30 août. – Je suis allé cet après-midi, dans le faubourg Saint-Antoine, visiter le propriétaire de la maison chez qui je loge. Je m’y suis rencontré avec un jeune Russe, un capitaine aux grenadiers à cheval de la garde royale, du nom d’Espinay Saint-Luc, et quelques autres personnes. On vint à parler du passage des Balkans par les Russes et de leur marche triomphale sur Constantinople. Le jeune Russe, plein d’enthousiasme, célébrait avec chaleur la bravoure de ses compatriotes. Le capitaine défendait les Turcs, et déplorait amèrement la triste position où allait se trouver le sultan Mahmoud. On lui demanda à la fin quel intérêt il pouvait porter à ce monarque, pour le plaindre si vivement. Il répondit, les larmes aux yeux : « Mahmoud est mon cousin germain. Sa mère et la mienne étaient sœurs. » Après cette extraordinaire confidence, qui nous surprit tous, on se tut.

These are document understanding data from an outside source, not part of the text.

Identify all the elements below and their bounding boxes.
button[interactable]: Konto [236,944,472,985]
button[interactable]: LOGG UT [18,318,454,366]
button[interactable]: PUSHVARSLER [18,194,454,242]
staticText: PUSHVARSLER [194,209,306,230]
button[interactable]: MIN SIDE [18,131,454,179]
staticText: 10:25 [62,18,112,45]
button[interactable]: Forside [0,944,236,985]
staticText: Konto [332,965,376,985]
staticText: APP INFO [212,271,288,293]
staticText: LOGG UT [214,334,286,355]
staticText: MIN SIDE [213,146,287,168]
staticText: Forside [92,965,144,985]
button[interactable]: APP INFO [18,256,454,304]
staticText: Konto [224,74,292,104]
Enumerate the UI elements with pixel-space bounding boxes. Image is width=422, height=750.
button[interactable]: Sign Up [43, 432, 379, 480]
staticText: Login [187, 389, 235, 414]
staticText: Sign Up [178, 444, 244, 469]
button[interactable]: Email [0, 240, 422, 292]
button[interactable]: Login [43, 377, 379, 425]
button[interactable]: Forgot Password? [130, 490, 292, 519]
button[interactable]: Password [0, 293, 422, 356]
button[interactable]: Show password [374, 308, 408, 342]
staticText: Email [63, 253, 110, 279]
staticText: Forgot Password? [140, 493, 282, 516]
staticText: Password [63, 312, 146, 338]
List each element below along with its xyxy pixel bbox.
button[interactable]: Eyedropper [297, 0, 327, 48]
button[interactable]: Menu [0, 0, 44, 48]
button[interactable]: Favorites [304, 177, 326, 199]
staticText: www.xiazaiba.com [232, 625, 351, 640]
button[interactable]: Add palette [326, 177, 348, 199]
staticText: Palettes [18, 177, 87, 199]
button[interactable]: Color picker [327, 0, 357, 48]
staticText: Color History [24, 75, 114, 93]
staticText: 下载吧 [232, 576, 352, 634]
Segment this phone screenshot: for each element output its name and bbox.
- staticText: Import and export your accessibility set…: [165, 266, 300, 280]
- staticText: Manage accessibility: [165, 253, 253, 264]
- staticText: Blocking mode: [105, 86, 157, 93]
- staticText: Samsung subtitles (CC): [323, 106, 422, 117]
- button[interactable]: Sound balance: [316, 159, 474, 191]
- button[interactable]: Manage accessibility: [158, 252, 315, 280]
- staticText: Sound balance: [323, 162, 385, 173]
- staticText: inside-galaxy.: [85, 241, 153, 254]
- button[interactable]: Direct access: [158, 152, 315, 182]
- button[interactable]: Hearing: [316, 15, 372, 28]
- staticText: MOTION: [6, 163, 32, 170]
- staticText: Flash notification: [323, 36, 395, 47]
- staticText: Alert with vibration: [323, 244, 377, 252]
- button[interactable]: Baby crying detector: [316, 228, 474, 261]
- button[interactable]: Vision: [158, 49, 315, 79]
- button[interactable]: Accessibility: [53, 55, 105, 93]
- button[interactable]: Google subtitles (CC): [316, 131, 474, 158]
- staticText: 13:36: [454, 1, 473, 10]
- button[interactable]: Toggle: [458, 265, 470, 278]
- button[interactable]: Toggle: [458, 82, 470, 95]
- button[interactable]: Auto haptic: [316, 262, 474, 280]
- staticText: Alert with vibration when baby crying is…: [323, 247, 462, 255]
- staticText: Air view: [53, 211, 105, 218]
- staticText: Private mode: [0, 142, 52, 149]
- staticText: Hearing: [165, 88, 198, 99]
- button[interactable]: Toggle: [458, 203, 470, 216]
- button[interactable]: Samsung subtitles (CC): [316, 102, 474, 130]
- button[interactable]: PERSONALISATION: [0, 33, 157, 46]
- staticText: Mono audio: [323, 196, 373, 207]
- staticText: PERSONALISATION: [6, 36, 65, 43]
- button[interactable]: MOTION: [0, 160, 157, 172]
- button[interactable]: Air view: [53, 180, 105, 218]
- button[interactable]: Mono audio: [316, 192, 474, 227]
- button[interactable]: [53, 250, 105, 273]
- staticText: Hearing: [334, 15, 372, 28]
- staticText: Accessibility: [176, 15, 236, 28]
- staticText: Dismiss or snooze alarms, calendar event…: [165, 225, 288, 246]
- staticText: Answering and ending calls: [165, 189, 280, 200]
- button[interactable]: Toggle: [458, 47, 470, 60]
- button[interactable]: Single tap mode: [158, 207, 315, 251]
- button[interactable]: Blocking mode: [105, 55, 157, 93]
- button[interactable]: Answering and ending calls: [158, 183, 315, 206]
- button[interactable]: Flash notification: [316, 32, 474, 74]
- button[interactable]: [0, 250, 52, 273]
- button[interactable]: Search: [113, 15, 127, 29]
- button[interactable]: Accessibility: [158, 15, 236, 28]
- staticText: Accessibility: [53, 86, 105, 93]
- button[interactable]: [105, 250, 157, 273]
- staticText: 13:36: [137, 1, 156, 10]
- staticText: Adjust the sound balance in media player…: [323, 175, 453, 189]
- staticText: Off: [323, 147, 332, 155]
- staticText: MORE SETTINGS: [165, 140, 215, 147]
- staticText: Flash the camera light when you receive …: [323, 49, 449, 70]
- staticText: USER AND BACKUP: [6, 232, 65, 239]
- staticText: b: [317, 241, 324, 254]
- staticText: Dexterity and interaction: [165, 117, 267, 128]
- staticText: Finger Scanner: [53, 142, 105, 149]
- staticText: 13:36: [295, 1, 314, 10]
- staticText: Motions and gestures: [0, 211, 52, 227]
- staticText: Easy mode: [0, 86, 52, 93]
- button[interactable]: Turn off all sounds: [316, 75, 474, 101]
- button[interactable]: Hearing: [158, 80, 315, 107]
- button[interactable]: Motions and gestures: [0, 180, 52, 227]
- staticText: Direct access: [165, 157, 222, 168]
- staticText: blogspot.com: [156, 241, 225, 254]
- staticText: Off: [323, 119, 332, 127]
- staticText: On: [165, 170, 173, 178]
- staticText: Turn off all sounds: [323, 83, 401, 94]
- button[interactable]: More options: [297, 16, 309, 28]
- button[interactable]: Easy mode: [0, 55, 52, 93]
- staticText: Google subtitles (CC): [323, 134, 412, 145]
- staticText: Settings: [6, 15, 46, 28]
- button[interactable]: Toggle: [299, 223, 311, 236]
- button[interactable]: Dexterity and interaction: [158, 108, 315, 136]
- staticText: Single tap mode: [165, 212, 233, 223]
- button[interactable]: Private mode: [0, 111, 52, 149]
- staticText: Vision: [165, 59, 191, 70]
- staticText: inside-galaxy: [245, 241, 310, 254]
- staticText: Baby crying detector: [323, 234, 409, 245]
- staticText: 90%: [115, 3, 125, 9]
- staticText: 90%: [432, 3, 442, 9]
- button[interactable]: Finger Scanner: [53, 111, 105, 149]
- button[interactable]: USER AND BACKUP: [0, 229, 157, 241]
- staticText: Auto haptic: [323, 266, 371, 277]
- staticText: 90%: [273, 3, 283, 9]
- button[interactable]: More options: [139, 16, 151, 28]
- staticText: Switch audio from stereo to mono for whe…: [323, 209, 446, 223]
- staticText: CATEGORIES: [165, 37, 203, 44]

En effet, la mère du sultan était une demoiselle d’Espinay Saint-Luc. Elle avait été prise par des corsaires algériens, vers 1786, étant âgée de trois ans.

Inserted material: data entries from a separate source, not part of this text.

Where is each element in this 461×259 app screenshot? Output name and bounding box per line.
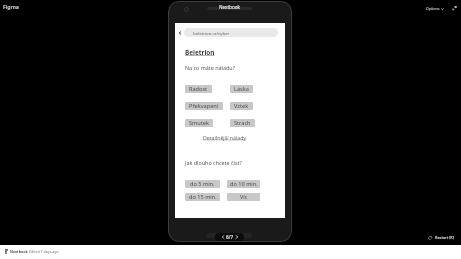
staticText: Beletrion [185,48,215,57]
button[interactable]: do 15 min. [185,193,220,201]
button[interactable]: Back [176,28,183,37]
button[interactable]: do 10 min. [227,180,260,188]
staticText: Láska [234,85,249,93]
button[interactable]: Radost [185,85,212,93]
staticText: Nextbook [219,4,240,10]
staticText: do 5 min. [190,180,215,188]
button[interactable]: Strach [230,119,255,127]
button[interactable]: beletrion.cz/vyber [184,28,278,37]
staticText: do 10 min. [230,180,258,188]
staticText: Nextbook [10,249,28,254]
staticText: Na co máte náladu? [185,64,235,71]
staticText: do 15 min. [189,193,217,201]
staticText: Radost [189,85,208,93]
staticText: beletrion.cz/vyber [193,30,230,36]
button[interactable]: Restart (R) [427,234,455,241]
staticText: Překvapení [189,102,219,110]
button[interactable]: Next [234,233,240,241]
button[interactable]: Víc [227,193,260,201]
staticText: 6/7 [226,234,234,240]
staticText: Jak dlouho chcete číst? [185,159,242,166]
staticText: Restart (R) [435,235,454,240]
button[interactable]: do 5 min. [185,180,220,188]
staticText: Víc [240,193,248,201]
staticText: Strach [234,119,251,127]
staticText: Edited 7 days ago [29,249,59,254]
staticText: Vztek [234,102,249,110]
button[interactable]: Present [450,4,458,12]
button[interactable]: Detailnější nálady [203,134,247,141]
button[interactable]: Smutek [185,119,213,127]
staticText: Smutek [189,119,209,127]
button[interactable]: Options [424,5,446,12]
button[interactable]: Překvapení [185,102,223,110]
button[interactable]: Previous [220,233,226,241]
button[interactable]: Vztek [230,102,253,110]
staticText: Options [426,6,440,11]
staticText: Figma [3,3,19,10]
button[interactable]: Láska [230,85,253,93]
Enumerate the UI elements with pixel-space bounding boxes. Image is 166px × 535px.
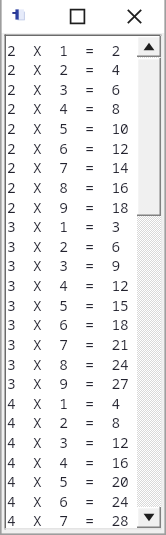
staticText: 2 X 7 = 14 [7,157,129,177]
staticText: 2 X 1 = 2 [7,40,121,60]
staticText: 3 X 9 = 27 [7,373,129,393]
button[interactable]: Scroll down [137,507,161,528]
staticText: 4 X 4 = 16 [7,452,129,472]
staticText: 4 X 5 = 20 [7,471,129,491]
staticText: 3 X 1 = 3 [7,216,121,236]
button[interactable]: Close [121,4,148,29]
staticText: 3 X 6 = 18 [7,314,129,334]
staticText: 2 X 9 = 18 [7,197,129,217]
staticText: 3 X 8 = 24 [7,354,129,374]
staticText: 4 X 3 = 12 [7,432,129,452]
staticText: 3 X 2 = 6 [7,236,121,256]
staticText: 3 X 5 = 15 [7,295,129,315]
staticText: 4 X 1 = 4 [7,393,121,413]
staticText: 4 X 7 = 28 [7,510,129,528]
staticText: 4 X 2 = 8 [7,412,121,432]
staticText: 2 X 2 = 4 [7,59,121,79]
staticText: 2 X 4 = 8 [7,98,121,118]
staticText: 3 X 4 = 12 [7,275,129,295]
staticText: 4 X 6 = 24 [7,491,129,511]
button[interactable]: Scroll position [137,58,161,216]
staticText: 2 X 3 = 6 [7,79,121,99]
button[interactable]: Maximize [64,4,91,29]
staticText: 2 X 8 = 16 [7,177,129,197]
button[interactable]: Scroll up [137,36,161,57]
staticText: 2 X 6 = 12 [7,138,129,158]
button[interactable]: Application icon [11,7,28,24]
staticText: 3 X 7 = 21 [7,334,129,354]
staticText: 2 X 5 = 10 [7,118,129,138]
staticText: 3 X 3 = 9 [7,255,121,275]
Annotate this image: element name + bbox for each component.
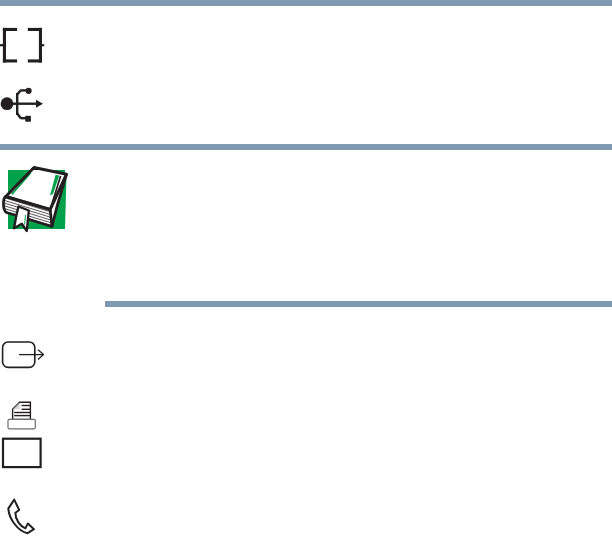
button[interactable]: USB connection — [0, 84, 48, 126]
button[interactable]: Print — [0, 398, 44, 432]
button[interactable]: Output — [0, 338, 48, 372]
button[interactable]: Call — [0, 496, 40, 536]
button[interactable]: Display — [0, 434, 46, 472]
button[interactable]: Manual — [0, 164, 72, 236]
button[interactable]: Brackets — [0, 24, 48, 66]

31 août. – Je vais au théâtre de l’Opéra Comique, salle Ventadour, nouvellement construit, et que je ne connaissais pas encore. Une salle superbe. On jouait la Dame Blanche et Marie , opéras que j’avais déjà vus en province, mais que j’entendis de nouveau avec plaisir. Ce fut la dernière fois que je fus au spectacle ; je n’eus plus envie plus tard d’y retourner, ni de prendre aucun autre plaisir ni distraction de ce genre.
C’est à cette époque que Barrès va éprouver la plus grande douleur de sa vie : sa femme qui, après sa cure de Plombières, était venue le rejoindre à Paris, subit une grave opération, pratiquée le 4 octobre par le docteur Piollet, sur les conseils de Dupuytren. La légère amélioration qui suivit permit un instant d’espérer la guérison. Barrès put reprendre son service.

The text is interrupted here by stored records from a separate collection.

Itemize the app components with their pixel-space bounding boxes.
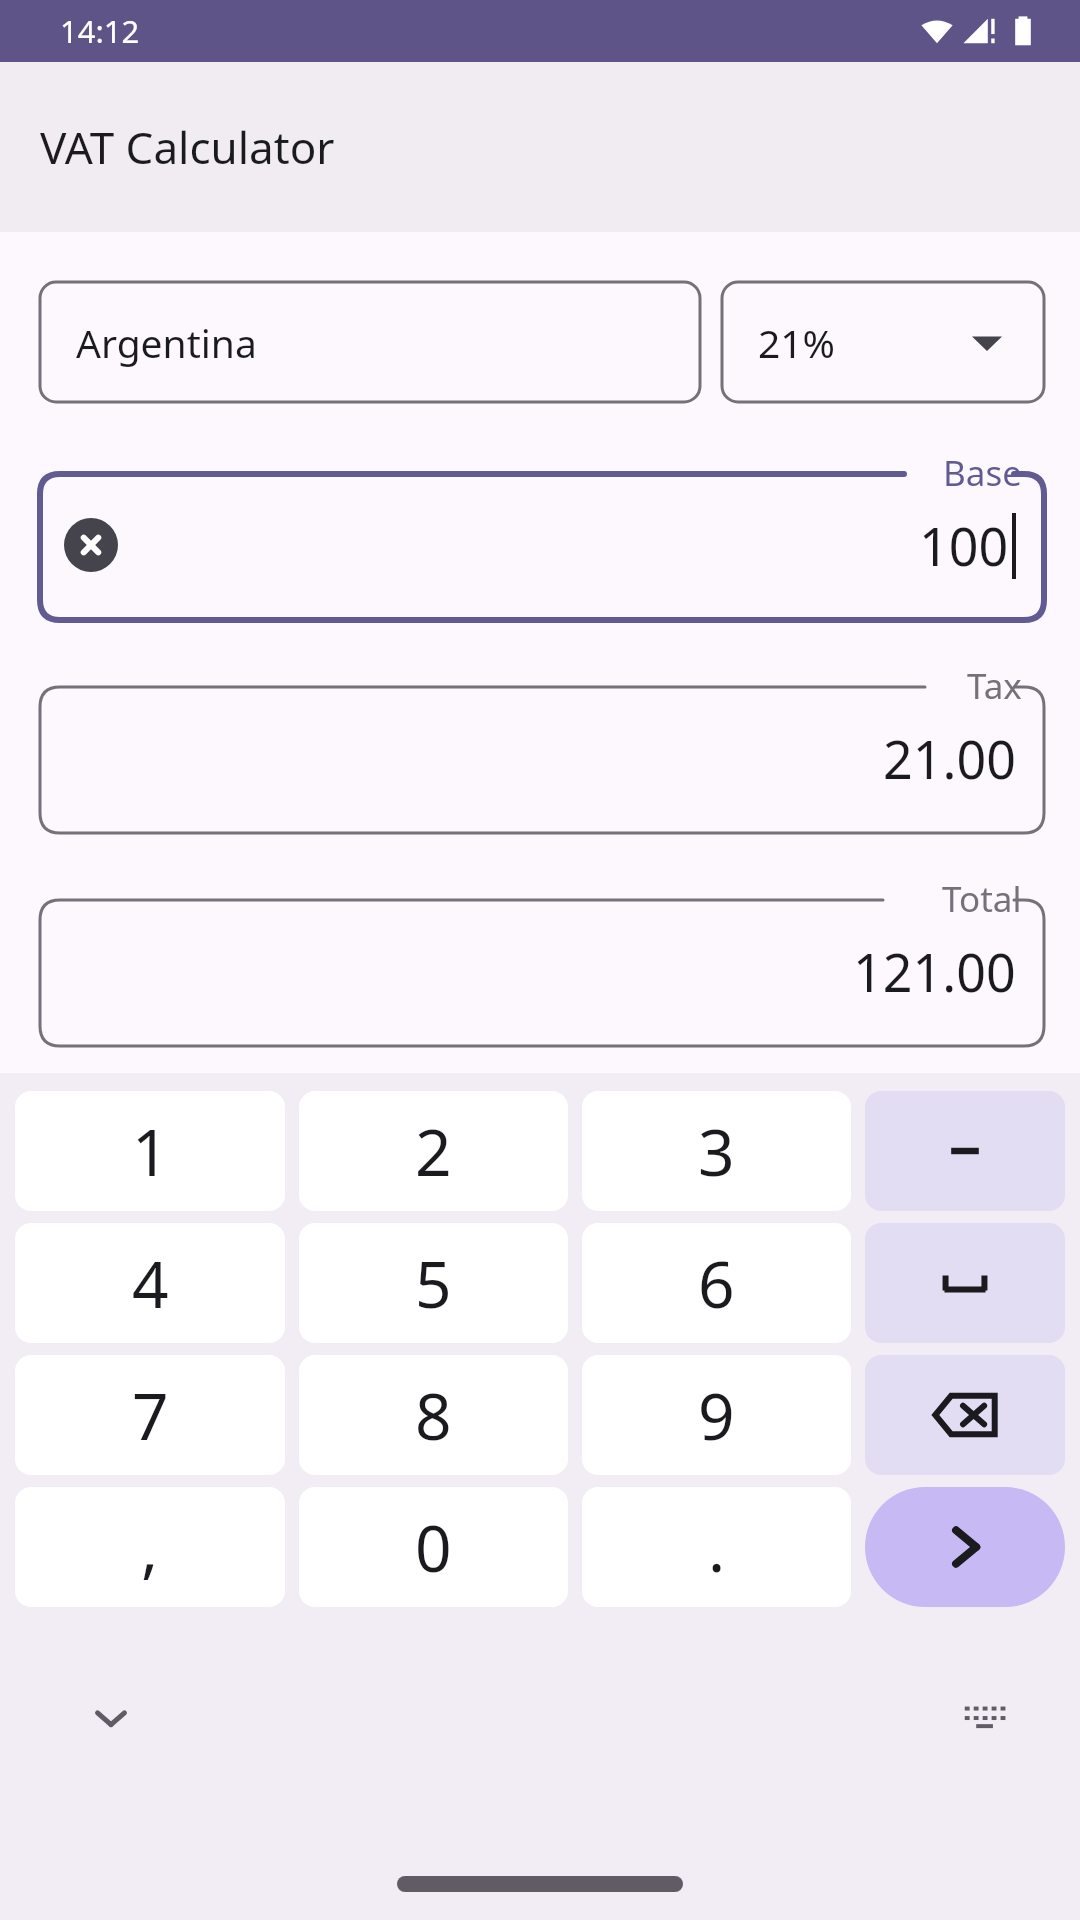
staticText: . — [708, 1504, 726, 1591]
button[interactable]: Minus — [865, 1091, 1065, 1211]
staticText: 7 — [132, 1372, 169, 1459]
button[interactable]: Backspace — [865, 1355, 1065, 1475]
staticText: Tax — [967, 662, 1022, 710]
button[interactable]: 9 — [582, 1355, 851, 1475]
button[interactable]: . — [582, 1487, 851, 1607]
staticText: 2 — [415, 1108, 452, 1195]
button[interactable]: 7 — [15, 1355, 285, 1475]
button[interactable]: Tax — [40, 663, 1044, 833]
staticText: 4 — [132, 1240, 169, 1327]
button[interactable]: Space — [865, 1223, 1065, 1343]
staticText: 100 — [919, 510, 1009, 581]
staticText: Argentina — [76, 316, 257, 369]
button[interactable]: Hide keyboard — [76, 1683, 146, 1753]
button[interactable]: Total — [40, 876, 1044, 1046]
staticText: 14:12 — [60, 10, 140, 52]
button[interactable]: 6 — [582, 1223, 851, 1343]
staticText: 1 — [132, 1108, 169, 1195]
button[interactable]: 21% — [722, 282, 1044, 402]
button[interactable]: 8 — [299, 1355, 568, 1475]
staticText: VAT Calculator — [40, 117, 335, 177]
button[interactable]: , — [15, 1487, 285, 1607]
button[interactable]: 3 — [582, 1091, 851, 1211]
button[interactable]: 4 — [15, 1223, 285, 1343]
button[interactable]: Base — [40, 450, 1044, 620]
staticText: 21.00 — [883, 723, 1016, 794]
staticText: 21% — [758, 316, 836, 369]
staticText: , — [141, 1504, 159, 1591]
staticText: 0 — [415, 1504, 452, 1591]
button[interactable]: 1 — [15, 1091, 285, 1211]
button[interactable]: Clear — [64, 518, 118, 572]
button[interactable]: Enter — [865, 1487, 1065, 1607]
staticText: Total — [942, 875, 1022, 923]
staticText: 6 — [698, 1240, 735, 1327]
staticText: 5 — [415, 1240, 452, 1327]
button[interactable]: 5 — [299, 1223, 568, 1343]
staticText: 121.00 — [853, 936, 1016, 1007]
button[interactable]: 0 — [299, 1487, 568, 1607]
staticText: Base — [943, 449, 1022, 497]
staticText: 3 — [698, 1108, 735, 1195]
button[interactable]: Argentina — [40, 282, 700, 402]
staticText: 9 — [698, 1372, 735, 1459]
button[interactable]: Switch keyboard — [950, 1683, 1020, 1753]
button[interactable]: 2 — [299, 1091, 568, 1211]
staticText: 8 — [415, 1372, 452, 1459]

DANS LA PLAINE DE GRENELLE
29 octobre. Revue par le roi des troupes de la garnison et des environs de Paris, dans la plaine de Grenelle.
Toute la troupe de ligne était placée en première ligne, l’infanterie de la garde en deuxième ligne. Toute la cavalerie, ligne et garde, était aussi sur deux lignes, derrière l’infanterie. Enfin la belle artillerie de la garde était sur les flancs, dans les intervalles et en réserve. Notre premier bataillon, en tirailleurs, couvrait le front de la bataille qui faisait face à la Seine. Mon bataillon était à sa place de bataille, à la gauche de la première ligne. On comptait en tout seize bataillons d’infanterie et quatre régiments de cavalerie. L’emplacement et l’ordre de bataille déterminés, on attendit dans cette position l’arrivée du roi.